Form Autofill

A minimal Python + PyQt6 desktop tool that inspects, customizes, and bulk-submits any public Google Form — with validation-aware random data.

Form Autofill GUI in light mode Form Autofill GUI in dark mode
Features

Inspect & pick fields

Parses every field on the form — type, required-ness, options, validation — and lets you tick which ones to fill.

Per-field value overrides

Type a specific value next to any field. Leave it blank to let the tool pick a random one that satisfies the field’s constraints.

Validation-aware random

Reads Google’s embedded validation rules and generates matching values: numeric ranges, valid emails, URLs, text length, regex hints.

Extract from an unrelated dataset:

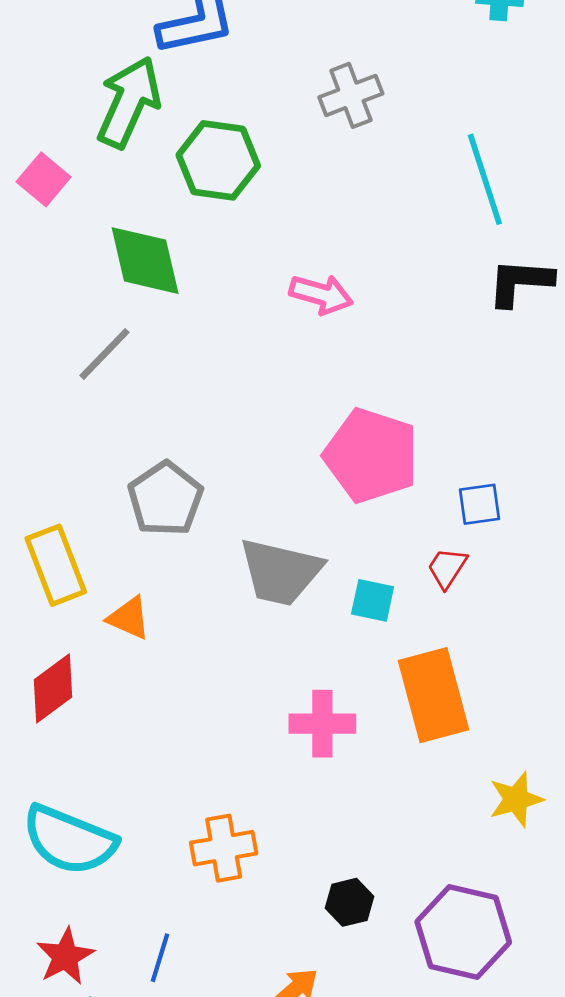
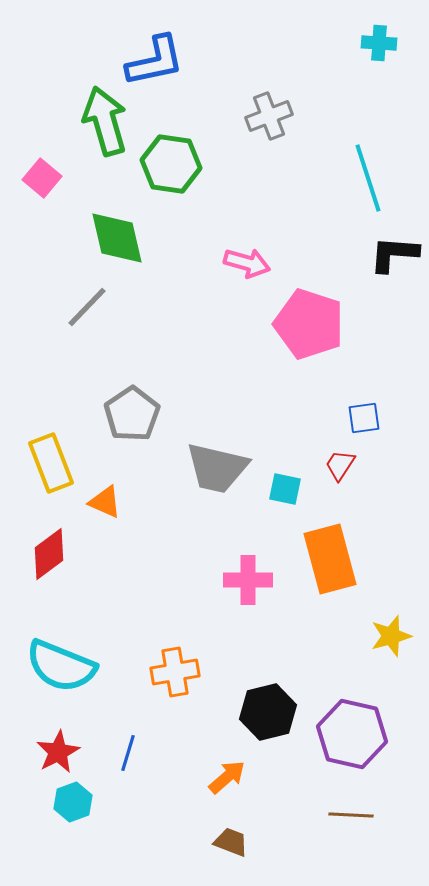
green arrow: (129, 102) -> (105, 121), turned -40
pink pentagon: (371, 456) -> (309, 324), moved
black hexagon: (350, 902) -> (268, 712), size x1.6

Bulk submit, multi-threaded

Run 1–10,000 submissions concurrently across up to 32 worker threads. Configurable per-thread delay between requests.

Live progress & logs

Slim progress bar with OK / FAIL counters. Output mirrored to the terminal. Failed submissions report status code and likely cause.

Stop mid-run

The Submit button toggles to Stop while running. Cancellation pauses the queue and tears down within one in-flight request.

Dark & light theme

Strict monochrome palette in both modes. Toggle on the fly — nothing else changes, no color accents.

No browser, no Selenium

Pure HTTP POSTs. Harvests the form’s anti-bot tokens (fbzx, fvv, …) automatically so Google accepts the submission.

Quick start

Get it running

1. CLONE
git clone https://github.com/LegitCoconut/googleform-autofill-and-submit
cd googleform-autofill-and-submit
2. INSTALL
python3 -m venv .venv
.venv/bin/pip install -r requirements.txt
3. RUN
.venv/bin/python gui.py

You can still use the original CLI — python main.py <url> — but the GUI adds bulk submission, per-field overrides, validation-aware random data, threading, and live progress.

How it works

Three steps

  1. Paste a Google Form URL and press Inspect. The tool extracts every field straight from the form’s embedded data.
  2. Tick the fields you want to submit. Optionally type specific values for fields whose random defaults wouldn’t pass validation.
  3. Set Count, Threads, and Delay — then Submit. Watch the progress bar and log as it runs.
Use responsibly

Note

Only use this on forms you own or are explicitly authorized to submit to. Bulk-submitting random data to forms you don’t control is spam — don’t do it.

Built with Python, PyQt6, and a regex against Google’s form HTML.